Our notion of who makes up that community has evolved over the years. The first year, we took "art community" to mean primarily visual artists, since the majority of participants and suggested topics dealt with painting and sculpture. As time went on, different topics were suggested and new people joined the program committee. Our concept of comniunity widened to include performance, film and video, printmaking, graffiti and crafts, among other disciplines.
New formats were introduced to meet new needs. Open slide screenings and performance evenings now present artists of many kinds. One-on-one artist interviews provide a closer look at people who have shaped the community. The diversity of aesthetic, political and cultural views discussed over the years is apparent in the panels of this book [Mutiny in the Mainstream]. Indeed, one could say that a new community of intellectual inquiry is created each evening, with each new topic.

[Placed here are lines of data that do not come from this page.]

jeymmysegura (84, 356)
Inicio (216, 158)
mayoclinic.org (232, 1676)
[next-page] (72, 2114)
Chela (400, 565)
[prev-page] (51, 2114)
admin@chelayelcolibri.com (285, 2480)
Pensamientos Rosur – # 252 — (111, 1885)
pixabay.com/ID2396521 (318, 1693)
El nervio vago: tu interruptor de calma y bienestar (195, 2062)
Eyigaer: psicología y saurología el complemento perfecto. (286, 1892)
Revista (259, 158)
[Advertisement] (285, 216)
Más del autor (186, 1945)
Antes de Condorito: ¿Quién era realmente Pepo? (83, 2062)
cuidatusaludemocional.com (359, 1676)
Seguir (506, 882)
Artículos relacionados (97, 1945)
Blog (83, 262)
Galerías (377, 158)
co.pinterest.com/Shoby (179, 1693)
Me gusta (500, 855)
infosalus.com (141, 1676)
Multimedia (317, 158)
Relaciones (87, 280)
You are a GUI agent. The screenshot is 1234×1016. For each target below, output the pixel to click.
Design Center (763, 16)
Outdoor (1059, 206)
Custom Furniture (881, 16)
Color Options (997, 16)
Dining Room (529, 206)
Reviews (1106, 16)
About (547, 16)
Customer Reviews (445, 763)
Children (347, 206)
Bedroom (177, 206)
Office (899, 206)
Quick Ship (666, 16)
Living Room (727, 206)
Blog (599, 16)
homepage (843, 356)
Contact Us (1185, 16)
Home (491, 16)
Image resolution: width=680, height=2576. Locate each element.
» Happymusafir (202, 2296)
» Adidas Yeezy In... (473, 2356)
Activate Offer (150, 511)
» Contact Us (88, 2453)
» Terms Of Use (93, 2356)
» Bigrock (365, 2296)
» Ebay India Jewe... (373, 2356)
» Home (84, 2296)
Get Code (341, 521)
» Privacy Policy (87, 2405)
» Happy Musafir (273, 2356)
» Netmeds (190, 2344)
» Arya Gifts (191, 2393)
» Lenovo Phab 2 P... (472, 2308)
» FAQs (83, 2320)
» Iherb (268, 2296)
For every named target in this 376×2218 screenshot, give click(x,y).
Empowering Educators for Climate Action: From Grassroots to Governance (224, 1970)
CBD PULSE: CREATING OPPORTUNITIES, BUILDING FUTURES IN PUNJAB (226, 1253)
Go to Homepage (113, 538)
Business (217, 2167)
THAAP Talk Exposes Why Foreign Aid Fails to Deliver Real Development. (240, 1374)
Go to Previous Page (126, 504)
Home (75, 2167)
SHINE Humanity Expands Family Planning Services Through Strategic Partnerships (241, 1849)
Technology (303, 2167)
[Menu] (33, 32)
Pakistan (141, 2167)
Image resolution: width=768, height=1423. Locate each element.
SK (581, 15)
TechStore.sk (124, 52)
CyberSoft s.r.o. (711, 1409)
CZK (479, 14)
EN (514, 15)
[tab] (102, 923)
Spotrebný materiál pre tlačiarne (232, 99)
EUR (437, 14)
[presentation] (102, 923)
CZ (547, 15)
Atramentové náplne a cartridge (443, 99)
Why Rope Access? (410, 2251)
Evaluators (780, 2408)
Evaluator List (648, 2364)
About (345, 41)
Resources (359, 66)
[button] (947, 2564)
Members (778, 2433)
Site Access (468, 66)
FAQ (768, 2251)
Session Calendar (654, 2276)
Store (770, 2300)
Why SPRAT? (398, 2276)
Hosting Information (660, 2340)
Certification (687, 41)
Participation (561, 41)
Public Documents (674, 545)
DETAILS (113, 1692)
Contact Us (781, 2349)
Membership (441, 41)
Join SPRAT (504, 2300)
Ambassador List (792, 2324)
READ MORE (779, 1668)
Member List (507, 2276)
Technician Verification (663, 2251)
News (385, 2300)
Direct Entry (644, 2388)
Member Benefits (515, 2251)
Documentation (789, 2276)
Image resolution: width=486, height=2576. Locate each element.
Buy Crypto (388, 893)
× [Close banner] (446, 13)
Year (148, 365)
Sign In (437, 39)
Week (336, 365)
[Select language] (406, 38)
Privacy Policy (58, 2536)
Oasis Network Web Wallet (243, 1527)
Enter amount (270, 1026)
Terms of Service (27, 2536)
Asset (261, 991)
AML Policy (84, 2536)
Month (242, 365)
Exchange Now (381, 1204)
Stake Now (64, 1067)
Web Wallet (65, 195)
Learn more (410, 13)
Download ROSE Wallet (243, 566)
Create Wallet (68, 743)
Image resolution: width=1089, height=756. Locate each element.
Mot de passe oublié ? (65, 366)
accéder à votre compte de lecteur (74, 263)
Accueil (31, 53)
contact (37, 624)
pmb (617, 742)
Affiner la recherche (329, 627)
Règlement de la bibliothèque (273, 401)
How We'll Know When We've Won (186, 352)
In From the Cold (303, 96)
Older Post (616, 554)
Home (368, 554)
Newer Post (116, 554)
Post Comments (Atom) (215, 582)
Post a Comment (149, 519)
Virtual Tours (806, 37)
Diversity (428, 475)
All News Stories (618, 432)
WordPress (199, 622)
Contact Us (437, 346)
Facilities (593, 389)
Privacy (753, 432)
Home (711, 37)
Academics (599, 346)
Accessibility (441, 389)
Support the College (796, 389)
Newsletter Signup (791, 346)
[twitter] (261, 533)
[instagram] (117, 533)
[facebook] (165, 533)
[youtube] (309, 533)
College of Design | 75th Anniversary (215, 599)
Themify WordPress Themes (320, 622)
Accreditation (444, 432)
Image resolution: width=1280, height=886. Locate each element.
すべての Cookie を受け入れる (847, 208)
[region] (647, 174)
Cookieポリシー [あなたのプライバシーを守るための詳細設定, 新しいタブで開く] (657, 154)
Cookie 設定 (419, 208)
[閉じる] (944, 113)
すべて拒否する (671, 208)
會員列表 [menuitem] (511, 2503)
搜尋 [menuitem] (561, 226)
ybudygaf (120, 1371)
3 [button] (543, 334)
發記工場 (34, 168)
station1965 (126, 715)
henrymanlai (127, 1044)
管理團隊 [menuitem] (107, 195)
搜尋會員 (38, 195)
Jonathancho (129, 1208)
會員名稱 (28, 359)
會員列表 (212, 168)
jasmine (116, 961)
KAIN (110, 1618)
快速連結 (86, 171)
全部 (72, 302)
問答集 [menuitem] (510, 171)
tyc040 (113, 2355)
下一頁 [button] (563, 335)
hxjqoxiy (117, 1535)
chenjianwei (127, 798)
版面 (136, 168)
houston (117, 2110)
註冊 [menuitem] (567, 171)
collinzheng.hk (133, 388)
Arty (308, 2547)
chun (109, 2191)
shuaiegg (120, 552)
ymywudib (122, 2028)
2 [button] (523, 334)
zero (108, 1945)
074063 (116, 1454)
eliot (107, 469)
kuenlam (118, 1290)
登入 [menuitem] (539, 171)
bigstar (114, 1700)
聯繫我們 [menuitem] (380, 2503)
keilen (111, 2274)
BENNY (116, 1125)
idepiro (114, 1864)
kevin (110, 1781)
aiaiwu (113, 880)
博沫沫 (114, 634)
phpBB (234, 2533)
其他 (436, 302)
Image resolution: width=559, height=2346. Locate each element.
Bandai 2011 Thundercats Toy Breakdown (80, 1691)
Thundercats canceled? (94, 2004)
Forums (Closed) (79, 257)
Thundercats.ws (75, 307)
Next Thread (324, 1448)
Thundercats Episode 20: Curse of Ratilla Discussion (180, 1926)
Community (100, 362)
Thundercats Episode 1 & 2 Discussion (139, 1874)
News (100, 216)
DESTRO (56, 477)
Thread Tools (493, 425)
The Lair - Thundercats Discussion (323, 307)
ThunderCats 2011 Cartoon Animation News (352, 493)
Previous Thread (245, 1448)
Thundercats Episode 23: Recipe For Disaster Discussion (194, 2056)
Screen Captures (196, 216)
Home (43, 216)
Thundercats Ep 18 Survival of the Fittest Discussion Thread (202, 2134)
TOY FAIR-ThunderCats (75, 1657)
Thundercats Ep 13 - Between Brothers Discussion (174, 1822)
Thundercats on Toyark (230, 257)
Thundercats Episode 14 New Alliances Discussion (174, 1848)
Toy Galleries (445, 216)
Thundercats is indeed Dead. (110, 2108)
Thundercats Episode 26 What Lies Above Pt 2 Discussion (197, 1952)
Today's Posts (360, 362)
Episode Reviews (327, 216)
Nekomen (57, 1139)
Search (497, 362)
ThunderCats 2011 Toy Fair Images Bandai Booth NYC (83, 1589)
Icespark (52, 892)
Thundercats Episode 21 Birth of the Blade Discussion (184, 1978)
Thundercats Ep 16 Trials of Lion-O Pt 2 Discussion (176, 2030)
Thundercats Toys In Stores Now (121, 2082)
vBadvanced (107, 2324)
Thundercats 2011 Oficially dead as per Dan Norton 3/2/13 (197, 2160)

Today, ArtistsTalkOnArt remains the only ongoing panel series in the New York art community run by and for artists, open to all artists, art disciplines and topics. It is also the only panel series programmed just a few months in advance, to reflect what's truly on peoples minds. In 17 seasons (1975 through 1990-91), it has presented 368 programs: 345 panels, 14 open screenings, and 9 special programs. Over 2,600 artists, critics, curators, administrators -- and dealers -- have participated, speaking to a cumulative audience of some 38,000.
The cast has changed over the years, but most of the founding figures remain. Bob Wiegand, Irving Sandler, Corinne Robins and I are now members of the board of advisors. Doug Sheer and Bruce Barton are still on the board of directors, along with a whole new generation of artists. While our sense of community continues to evolve, the democracy, independence, artist-centeredness, diversity, accessibility and spontaneity of ArtistsTalkOnArt have not changed. As topics come and go and return again, we artists keep on talking -- defining ourselves, our art, and the world we live in.
Lori Antonacci, multi-media artist and co-founder of Artists TalkOnArt, was executive director of the organization for ten years and president for 13 years. This essay was written for and appeared in the book Mutiny and the Mainstream: Talk That Changed Art, 1975-1990, edited by Judy Seigel [New York: Midmarch Arts Press,1992].